Instructions for the task
The output should be every line below that includes the word "Dankzij".

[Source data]
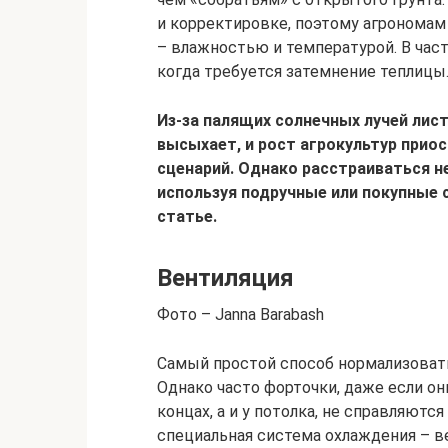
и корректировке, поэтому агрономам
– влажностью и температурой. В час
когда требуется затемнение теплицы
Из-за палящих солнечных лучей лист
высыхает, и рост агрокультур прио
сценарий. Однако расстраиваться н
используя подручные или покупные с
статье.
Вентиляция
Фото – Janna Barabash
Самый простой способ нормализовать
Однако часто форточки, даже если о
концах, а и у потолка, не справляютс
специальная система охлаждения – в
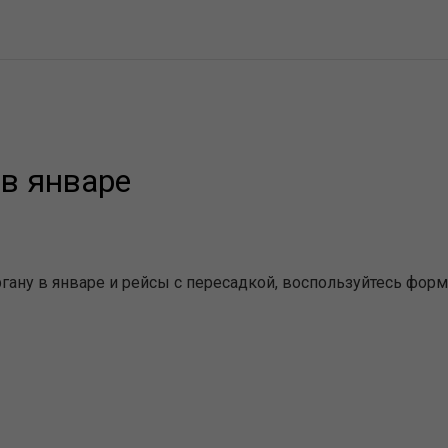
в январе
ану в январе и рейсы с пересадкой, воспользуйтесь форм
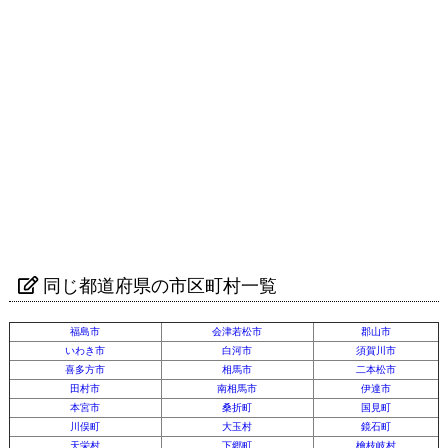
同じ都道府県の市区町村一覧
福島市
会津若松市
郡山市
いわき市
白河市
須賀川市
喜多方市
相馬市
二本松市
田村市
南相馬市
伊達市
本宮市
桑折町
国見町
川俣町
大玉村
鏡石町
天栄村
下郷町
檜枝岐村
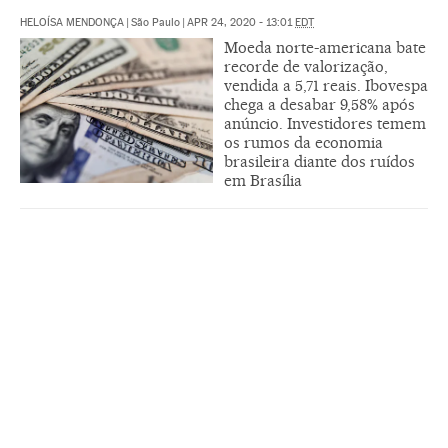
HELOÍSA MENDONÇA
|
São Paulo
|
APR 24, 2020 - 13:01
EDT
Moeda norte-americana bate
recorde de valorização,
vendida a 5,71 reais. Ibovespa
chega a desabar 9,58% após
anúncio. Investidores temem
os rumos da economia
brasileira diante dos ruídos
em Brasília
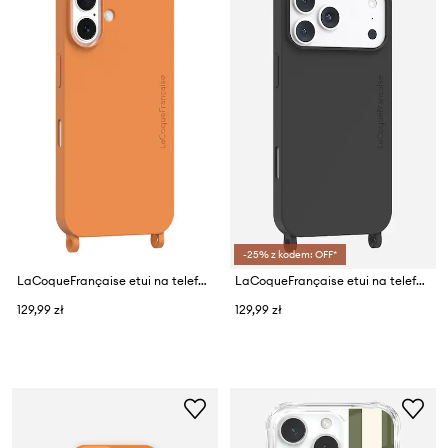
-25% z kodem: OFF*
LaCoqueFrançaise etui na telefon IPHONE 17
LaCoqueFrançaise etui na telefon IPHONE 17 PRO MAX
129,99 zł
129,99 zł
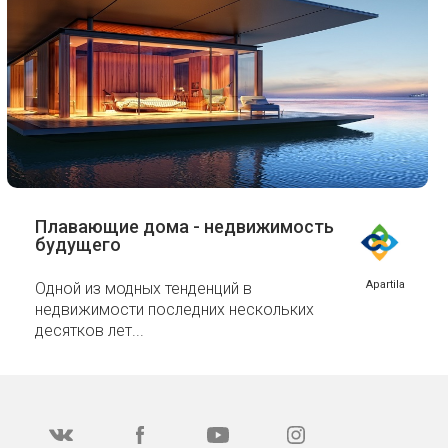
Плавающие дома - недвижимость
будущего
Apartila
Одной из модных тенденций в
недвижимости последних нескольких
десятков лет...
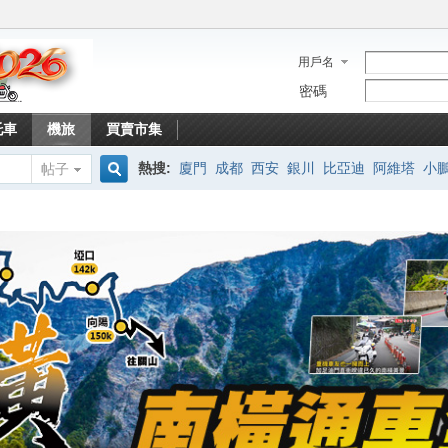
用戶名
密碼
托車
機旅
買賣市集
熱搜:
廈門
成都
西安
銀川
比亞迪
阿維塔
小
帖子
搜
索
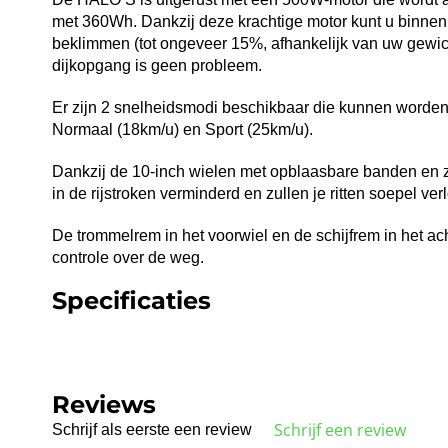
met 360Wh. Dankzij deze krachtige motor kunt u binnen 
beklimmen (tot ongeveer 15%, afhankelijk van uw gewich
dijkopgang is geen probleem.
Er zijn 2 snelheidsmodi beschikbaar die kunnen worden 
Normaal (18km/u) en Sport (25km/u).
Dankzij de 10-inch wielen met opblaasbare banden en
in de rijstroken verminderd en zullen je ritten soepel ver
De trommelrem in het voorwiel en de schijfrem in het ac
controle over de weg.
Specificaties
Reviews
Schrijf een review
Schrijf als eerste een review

Output below
met 360Wh. Dankzij deze krachtige motor kunt u binnen 
Dankzij de 10-inch wielen met opblaasbare banden en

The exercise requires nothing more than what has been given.